The result should be every line in the data below that carries the string "sind".

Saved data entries
>>
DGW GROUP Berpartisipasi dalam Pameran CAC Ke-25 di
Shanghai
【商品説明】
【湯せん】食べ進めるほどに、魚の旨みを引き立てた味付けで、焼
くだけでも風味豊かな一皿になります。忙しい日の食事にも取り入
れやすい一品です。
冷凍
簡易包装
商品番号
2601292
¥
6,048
<<
>>
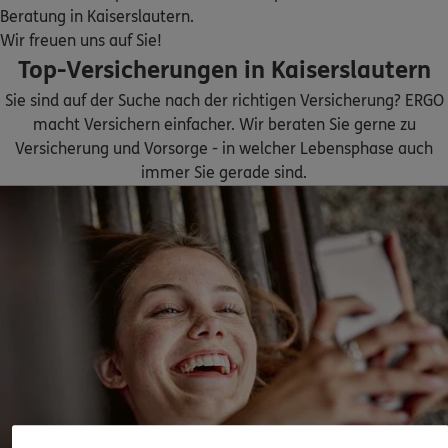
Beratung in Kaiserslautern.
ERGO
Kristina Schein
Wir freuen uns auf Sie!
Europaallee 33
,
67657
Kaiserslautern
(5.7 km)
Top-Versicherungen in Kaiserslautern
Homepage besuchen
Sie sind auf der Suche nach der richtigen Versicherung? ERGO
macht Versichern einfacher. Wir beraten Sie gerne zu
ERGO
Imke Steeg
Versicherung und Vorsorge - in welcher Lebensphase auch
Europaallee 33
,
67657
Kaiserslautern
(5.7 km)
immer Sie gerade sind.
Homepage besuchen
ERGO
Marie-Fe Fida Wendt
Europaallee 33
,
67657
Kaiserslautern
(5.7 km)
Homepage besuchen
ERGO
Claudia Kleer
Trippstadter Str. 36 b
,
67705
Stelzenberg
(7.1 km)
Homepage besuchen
<<
>>
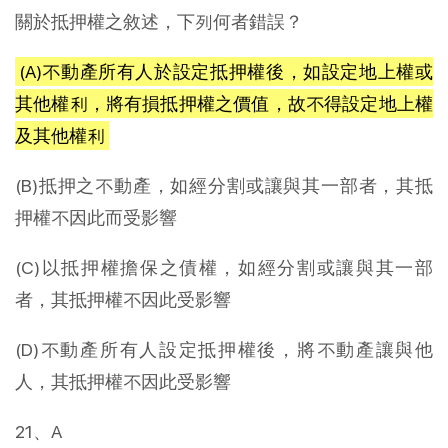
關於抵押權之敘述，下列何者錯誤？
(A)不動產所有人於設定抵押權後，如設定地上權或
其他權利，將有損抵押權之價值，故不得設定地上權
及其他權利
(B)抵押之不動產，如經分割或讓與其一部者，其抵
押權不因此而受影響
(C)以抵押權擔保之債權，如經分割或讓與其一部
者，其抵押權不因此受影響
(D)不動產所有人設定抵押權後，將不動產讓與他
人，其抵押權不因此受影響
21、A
<<
→ **Output for this task**
Sie sind auf der Suche nach der richtigen Versicherung? ERGO
immer Sie gerade sind.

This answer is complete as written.